These 2 Cookbooks Showcase the Complexity of “Simple” Cooking

simple-cooking_john-thorne
Diana Henry’s deceptively simple recipes don’t show the long reflections and hundreds of trials that inform each one.

As simple as some cookbook recipes may seem, they do not exist without the weight of hundreds of recipes behind them. Successful simple recipes—those delicious ones written with economy, few ingredients and techniques that even the most novice of cooks can follow—require an author with a deep understanding of what the recipe should be and why.

There are numerous cookbooks today aiming to help busy people get creative, wholesome dinners on the table on a weeknight. Taking a longer view, though, these contemporary titles are in the debt of the legwork of their predecessors: authors who ventured to think carefully and critically about the nature of ingredients and instructions, who attempted to peer into the soul of a recipe and manifest a dish in its purest (to them at least) form.

Take Simple: Effortless Food, Big Flavors by Diana Henry. It’s a recent cookbook of easy-to-prepare dishes that belie their writer’s thoughtfulness. Compare it to the similarly titled Simple Cooking (1987) by John Thorne, a classic and rigorous investigation into the nature of food. These books serve vastly different purposes in a reader’s life—the first is more for action, the latter is more for reflection—but both are a part of a modern tradition of pairing a recipe down to its core, and gaining confidence—whether practical or intellectual—in the kitchen.

Simple Cooking is the prototype for understanding a straightforward recipe’s complexity. Based on Thorne’s quarterly newsletters, the book (it’s out of print so you’ll have to poke around your local cookbook store to find it) is all about grasping what a dish is and how it came to be. He walks you through the deep background of a particular course (personal, historical, cultural or often a mix), speaks to you as a confidante and grants you the freedom to prepare the dish as you like.

His introductory debate of Venetian rice and peas is just one example. For a rather straightforward recipe, his intro is surprisingly vast and includes six other writers’ opinions about the dish’s preparation: “Thick or loose, wet or dry, rich or meager, pungent or subtle, more green or more white, laced with strips of prosciutto or bits of pancetta, showered with coarse pepper or dotted with fennel or celery, dusted or drenched with cheese, spooned or forked….” It also includes casual, narrative instructions for how to make this dish in whichever style you prefer, portraying all this choice as the “richness of possibility.”

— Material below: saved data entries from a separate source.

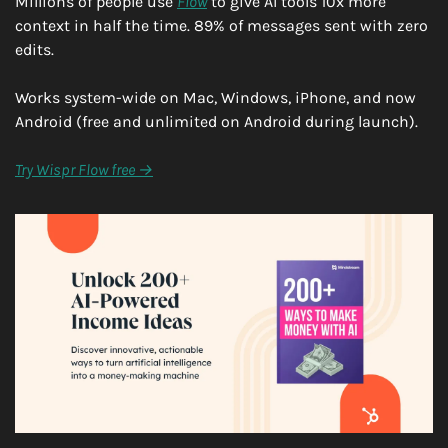
Millions of people use 
Flow
 to give AI tools 10x more 
context in half the time. 89% of messages sent with zero 
edits.
Works system-wide on Mac, Windows, iPhone, and now 
Android (free and unlimited on Android during launch).
Try Wispr Flow free →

https://www.instagram.com/p/BOijUiRjtbG/

Of course there’s an important place for creativity and experimentation in the kitchen, but for most of us, though, that’s usually on the weekends. Solving what to have for dinner on any given night, however, is a perennial quest, and simplicity is the modern answer.

Diana Henry’s newest book Simple answers the call for quick, flavorful meals and is easily available at your local independent bookstore. Henry is the author of 10 cookbooks, is a food writer for The Sunday Telegraph and has won a James Beard Award for her work. This latest title features only recipes that can fit on a single page, aka short recipes, and each is more or less a meal in itself.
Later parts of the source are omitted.